In the latest episode of The Struggling Scientists podcast, hosts Suzanne and Jayron delve into the topic of burnout and its impact on the scientific community. Joined by their guest, Cevdet Acarsoy, a psychologist and PhD student, they explore the various dimensions of burnout, its prevalence in academia, and strategies for prevention and recovery.
Burnout is a term commonly used to describe a syndrome resulting from chronic workplace stress that remains unmanaged. It manifests through three dimensions: exhaustion, cynicism towards work, and professional inefficacy. The symptoms include increased fatigue, energy depletion, distancing oneself from work, and reduced work efficacy. While burnout is not a medically recognized diagnosis internationally, several countries, including the Netherlands, consider it a medical condition.
The High Prevalence of Burnout in Academia:
The discussion sheds light on the staggering prevalence of burnout in academia. Cevdet shares findings from a Dutch survey in 2020, revealing that 39% of PhD students reported severe symptoms of burnout. This figure is nearly double the burnout rate of the general working population, which stands at around 17%. The correlation between workload and burnout symptoms is evident, with an increase in burnout as workload escalates.
Unique Challenges in Academia:
The podcast emphasizes that burnout affects academics at all levels, not solely PhD students. The struggle arises from the unmanageable workload, lack of control over decision-making and funding, insufficient rewards and recognition, competition, perceived unfairness, job insecurity, and high expectations. Academic environments often normalize stress, creating an atmosphere where everyone is expected to be stressed, which plays a significant role in exacerbating burnout rates.
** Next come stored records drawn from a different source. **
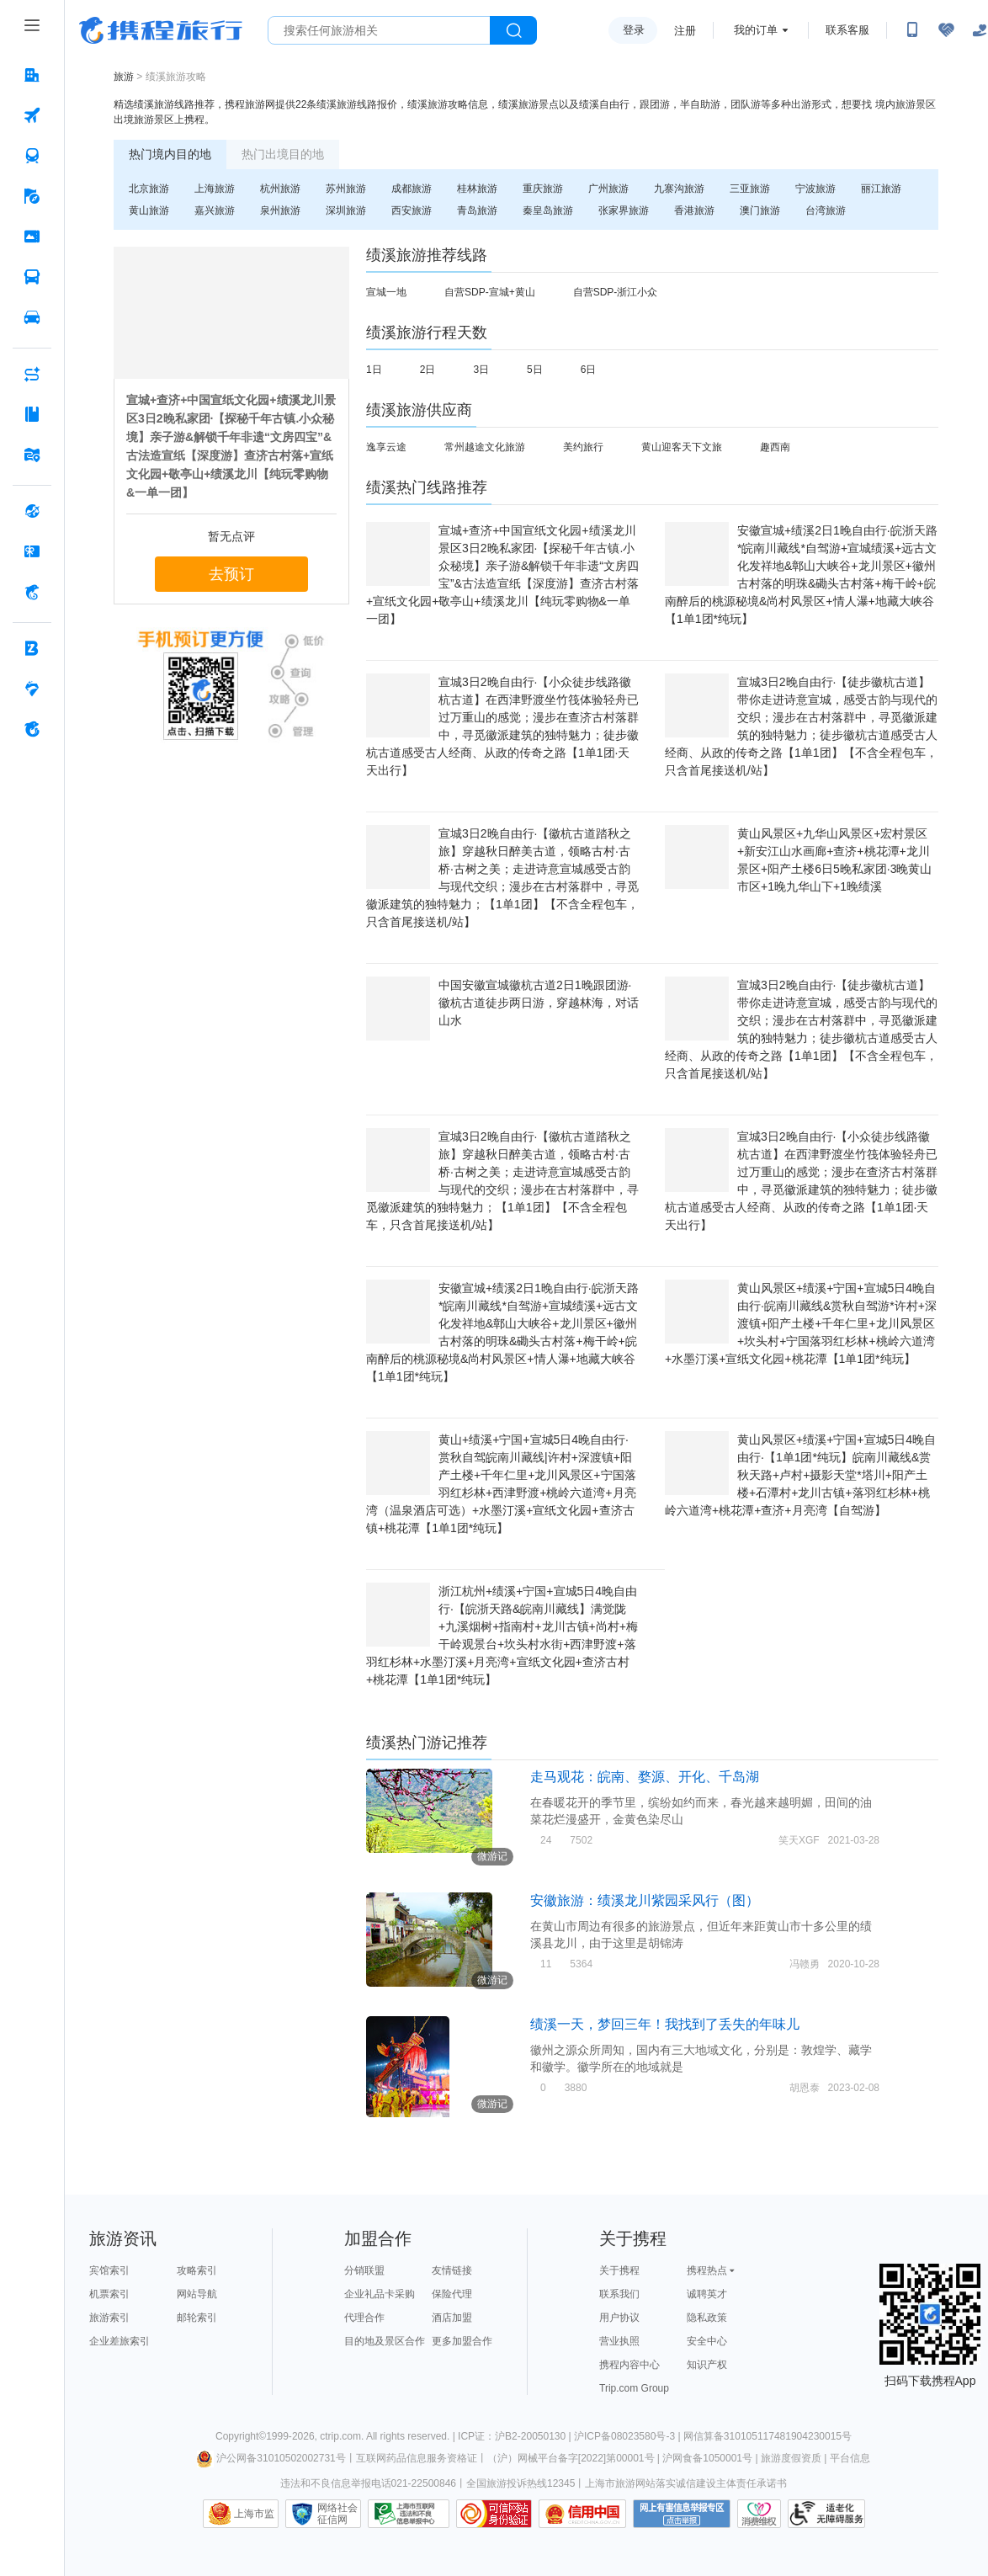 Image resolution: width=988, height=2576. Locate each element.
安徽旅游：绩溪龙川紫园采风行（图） (644, 1900)
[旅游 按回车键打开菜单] (32, 196)
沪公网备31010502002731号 (271, 2458)
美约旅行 (583, 447)
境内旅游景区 (905, 104)
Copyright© (240, 2436)
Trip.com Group (634, 2388)
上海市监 (254, 2514)
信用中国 (582, 2513)
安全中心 (707, 2341)
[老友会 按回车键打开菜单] (32, 688)
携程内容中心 (629, 2365)
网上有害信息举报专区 (681, 2513)
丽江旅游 (881, 188)
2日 (428, 369)
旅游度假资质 (791, 2458)
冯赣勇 (804, 1964)
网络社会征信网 (337, 2513)
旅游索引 (109, 2317)
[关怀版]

Recognizing and Addressing Burnout:
Detecting burnout can be challenging due to the high levels of stress already present in the academic setting. Cevdet shares personal experiences, highlighting how stress becomes the new baseline, making it harder to recognize burnout until it reaches a breaking point. It is crucial to identify burnout early and seek support from university resources, such as confidential counselors or psychologists. Communication with supervisors about stress levels, without necessarily disclosing burnout, can also be beneficial.
Preventing and Overcoming Burnout:
The podcast provides effective strategies for preventing and recovering from burnout. Taking breaks, resting, engaging in light exercise, maintaining a balanced diet, practicing good sleep hygiene, and seeking help from trusted individuals are essential steps. Changing job characteristics, delegating tasks, managing work-life boundaries, and addressing conflicts with colleagues or supervisors are valuable in preventing burnout. Psychotherapies, such as cognitive variable therapy, acceptance and commitment therapy, EMDR, and mindfulness-based stress reduction, can be effective in treating burnout.
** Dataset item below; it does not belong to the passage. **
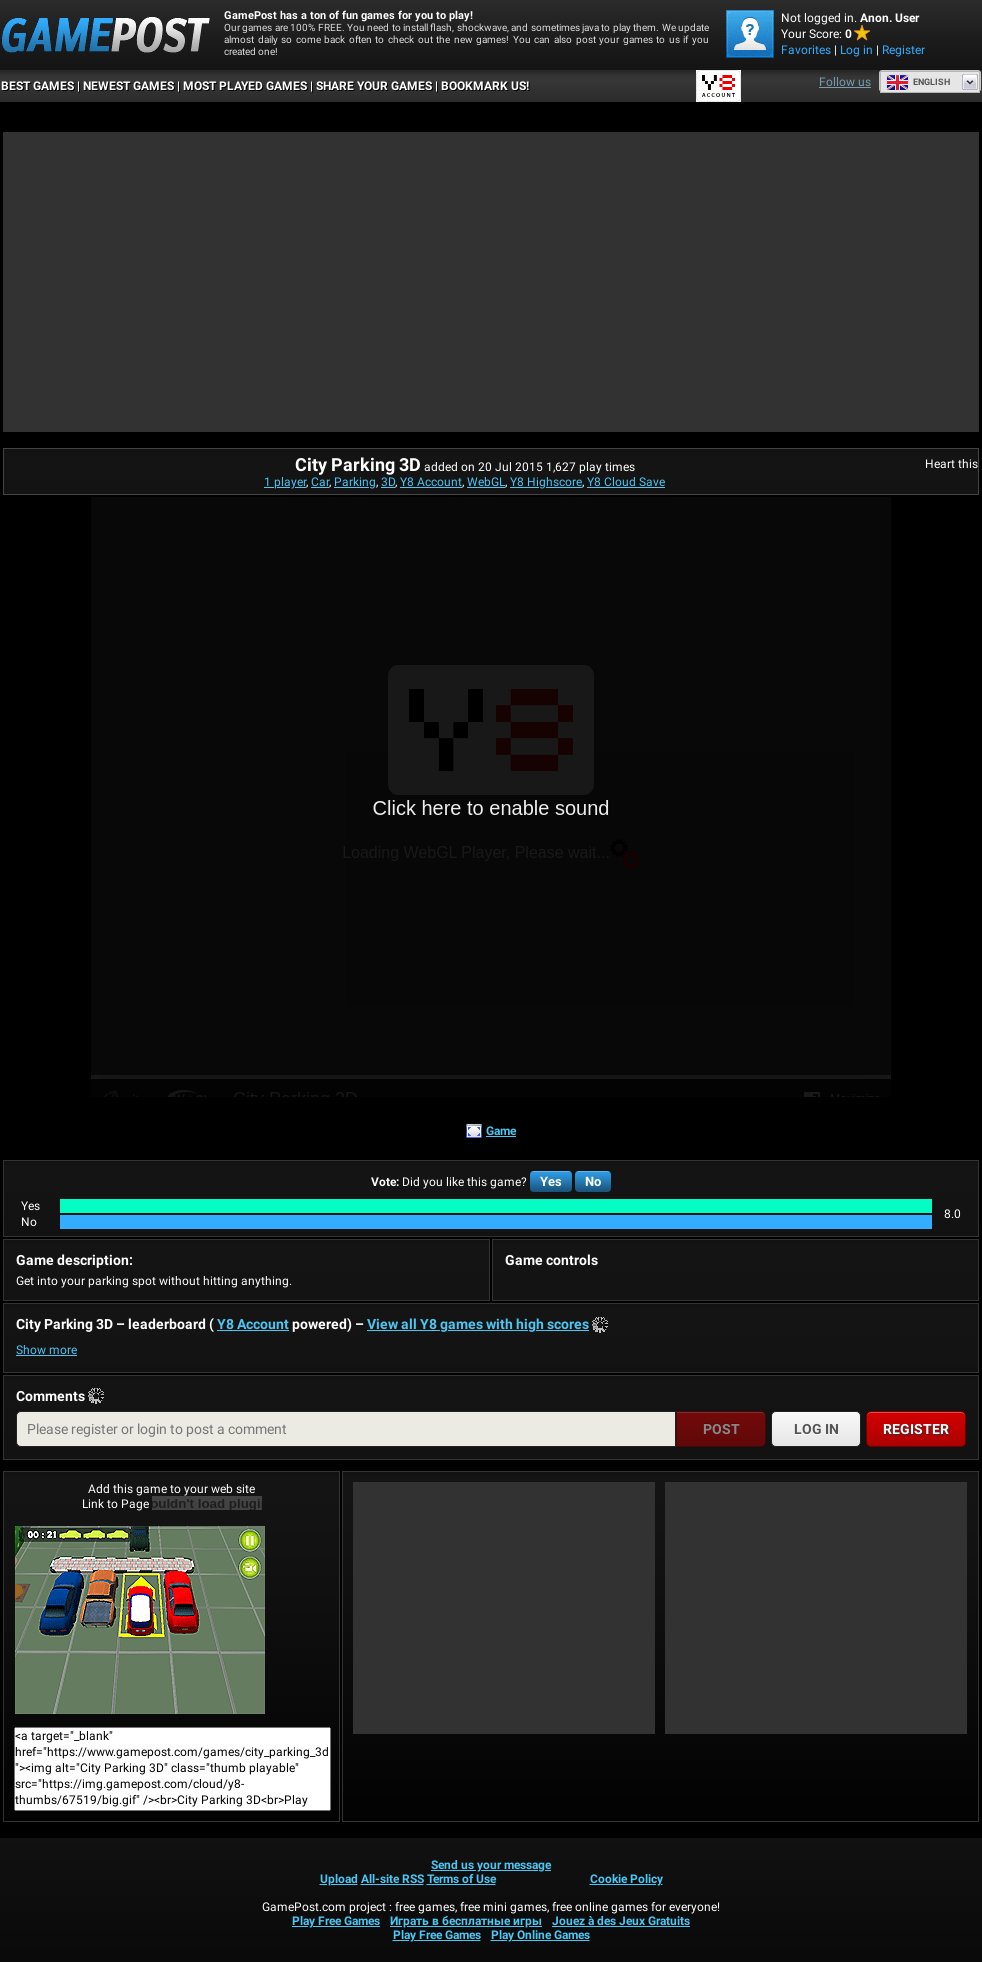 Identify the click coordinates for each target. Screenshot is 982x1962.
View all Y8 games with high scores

The Impact of Burnout on Research and Institutions:
Burnout not only affects individual researchers but also has a significant impact on research teams and institutions. The podcast discusses the cost of workplace absenteeism in the Netherlands, primarily caused by workload and stress, which amounts to €3.1 billion annually. It emphasizes the need to redefine the definition of a successful researcher and provides suggestions like peer support groups, career progression opportunities, mentorship, and job security to reduce burnout cases.
In this informative episode of The Struggling Scientists podcast, Suzanne, Jayron, and guest Cevdet Acarsoy shed light on the critical issue of burnout in academia. They highlight its adverse effects, discuss its prevalence among scientists, and provide valuable insights on recognizing, preventing, and overcoming burnout. By addressing the unique challenges faced by researchers and advocating for supportive environments, the podcast leaves listeners with practical steps to promote well-being and maintain productive scientific careers.